October 31, 2012, by Lisa Avvocato in Government, Video Conferencing

 

As many of you know Hurricane Sandy roared through the Northeast earlier this week and wreaked havoc in New York City and Long Island (IVCi’s Headquarters). Monday night my husband and I simply watched the sky light up as trees blew over and knocked down transformers. Approximately 90% of Long Island’s power was knocked out, along with all of lower Manhattan, due to immense flooding and downed trees/power lines.

The effects of Hurricane Sandy will be felt for days from as close as New York to as far as Japan. The New York Stock Exchange closed for the longest time since 1888. Airports from Washington DC to Boston closed while New York’s LaGuardia flooded in dramatic fashion. Unprecedented damage has been done to New York’s subway system with seven tunnels completely underwater; keeping the city’s main method of transportation closed.

However, just because New York is shut down doesn’t mean the rest of the country, let alone the rest of the world, stops working. Therefore, it is extremely important for organizations to have a business continuity plan in place. This allows the business to continue functioning; even if at a reduced capacity. Redundancy and communication, both internal and external, are key components of any business continuity plan. Management must ensure they are able to communicate with employees effectively and minimize the impact on customers.

Most importantly, a back-up generator is crucial to keep an organization’s operations running. Email, video and voice calls are only valuable if they work; therefore, it is important to ensure email servers and other key applications have power, even if the actual office is closed. This allows remote employees to continue working; either from home, their local coffee shop or wherever they can get power and a wifi connection.

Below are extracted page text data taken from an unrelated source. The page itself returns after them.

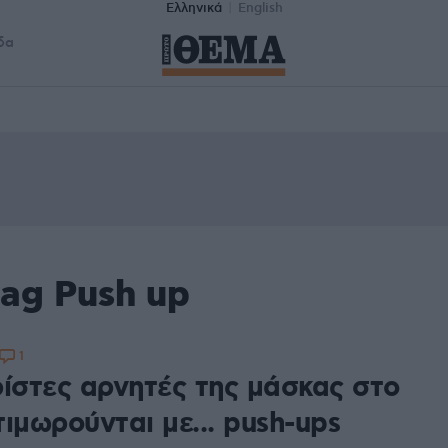
Ελληνικά
English
δα
ag Push up
1
ρίστες αρνητές της μάσκας στο
ιμωρούνται με... push-ups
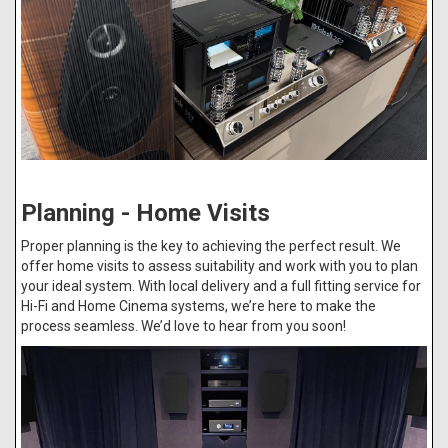
Planning - Home Visits
Proper planning is the key to achieving the perfect result. We
offer home visits to assess suitability and work with you to plan
your ideal system. With local delivery and a full fitting service for
Hi-Fi and Home Cinema systems, we’re here to make the
process seamless. We’d love to hear from you soon!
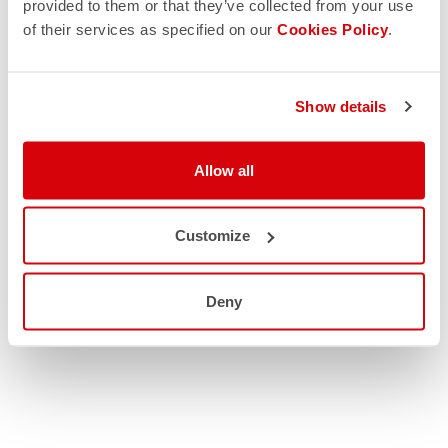
provided to them or that they’ve collected from your use
of their services as specified on our
Cookies Policy
.
Show details
Allow all
Customize
Deny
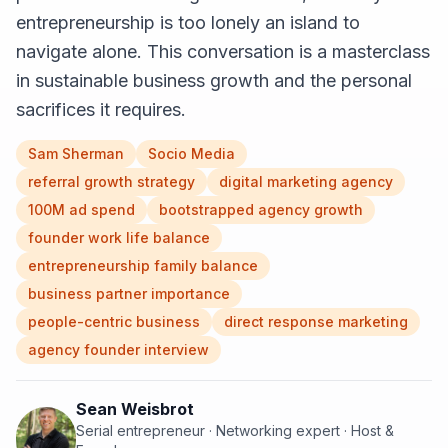
entrepreneurship is too lonely an island to
navigate alone. This conversation is a masterclass
in sustainable business growth and the personal
sacrifices it requires.
Sam Sherman
Socio Media
referral growth strategy
digital marketing agency
100M ad spend
bootstrapped agency growth
founder work life balance
entrepreneurship family balance
business partner importance
people-centric business
direct response marketing
agency founder interview
Sean Weisbrot
Serial entrepreneur · Networking expert · Host &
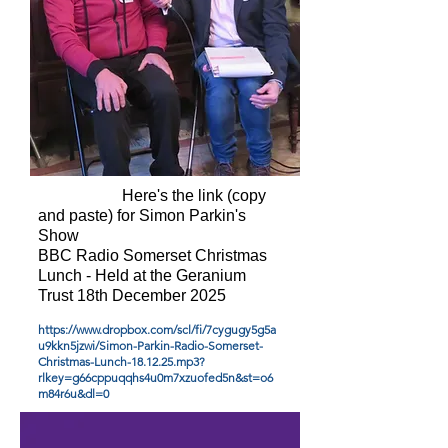
Here's the link (copy
and paste) for Simon Parkin's
Show
BBC Radio Somerset Christmas
Lunch - Held at the Geranium
Trust 18th December 2025
https://www.dropbox.com/scl/fi/7cygugy5g5a
u9kkn5jzwi/Simon-Parkin-Radio-Somerset-
Christmas-Lunch-18.12.25.mp3?
rlkey=g66cppuqqhs4u0m7xzuofed5n&st=o6
m84r6u&dl=0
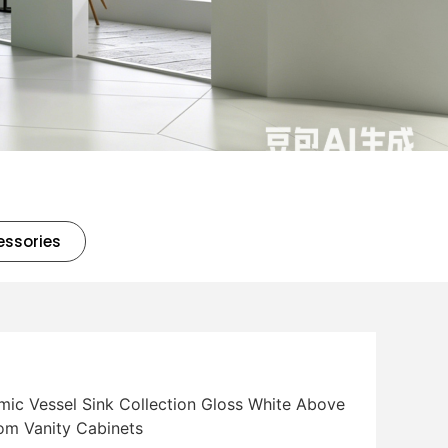
essories
mic Vessel Sink Collection Gloss White Above
oom Vanity Cabinets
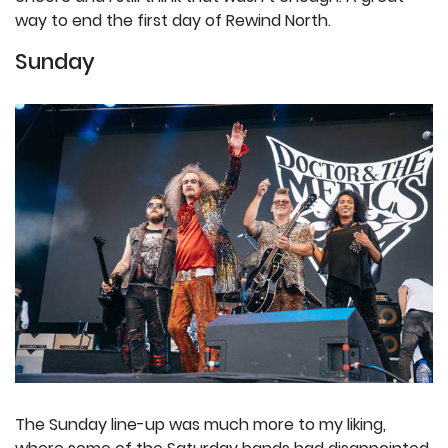
way to end the first day of Rewind North.
Sunday
The Sunday line-up was much more to my liking,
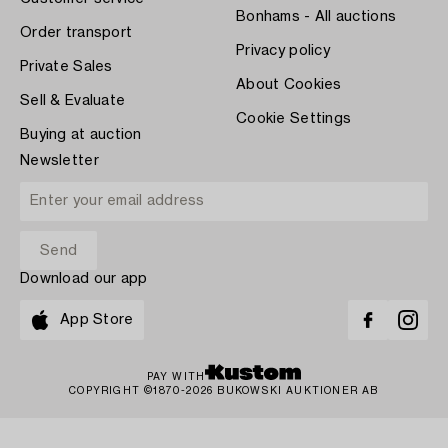
Bonhams - All auctions
Order transport
Privacy policy
Private Sales
About Cookies
Sell & Evaluate
Cookie Settings
Buying at auction
Newsletter
Download our app
App Store
PAY WITH
COPYRIGHT ©1870-2026 BUKOWSKI AUKTIONER AB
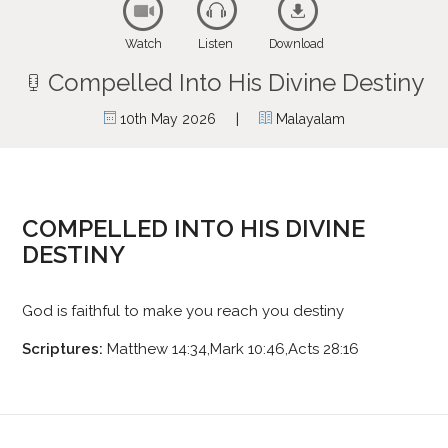
Watch
Listen
Download
Compelled Into His Divine Destiny
|
10th May 2026
Malayalam
COMPELLED INTO HIS DIVINE
DESTINY
God is faithful to make you reach you destiny
Scriptures:
Matthew 14:34,Mark 10:46,Acts 28:16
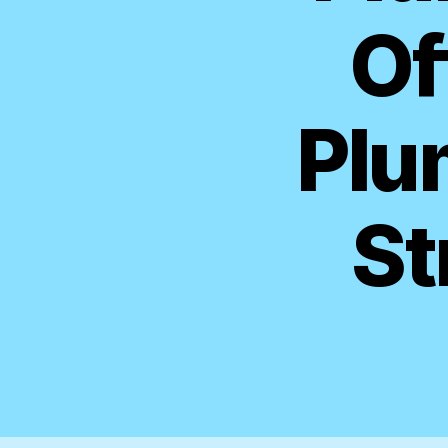
Of
Plu
St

Additionally, video conferencing and unified communications solutions are useful not only in the wake of natural disasters, but in the planning and preparation for one as well. For example, city officials and other emergency response teams need to communicate with each other to minimize the disaster’s impact and ensure the safety of citizens. The ability to quickly connect over video results in faster updates and quicker decision making which are critical in any emergency situation.

Finally, as the clean up and rebuilding process continues, we appreciate your understanding with delayed responses. In addition to little power, approximately 25% of cell towers and many network/data lines are down. As a result, communication is extremely difficult for many people.

For those of you looking to help, a little donation goes a long way. Visit http://www.redcross.org/, call 800-Red-Cross, or text the word “redcross” to 90999 to make a $10 donation. All donations will provide shelter, food, emotional support and other assistance to those affected by the storm. Thank you!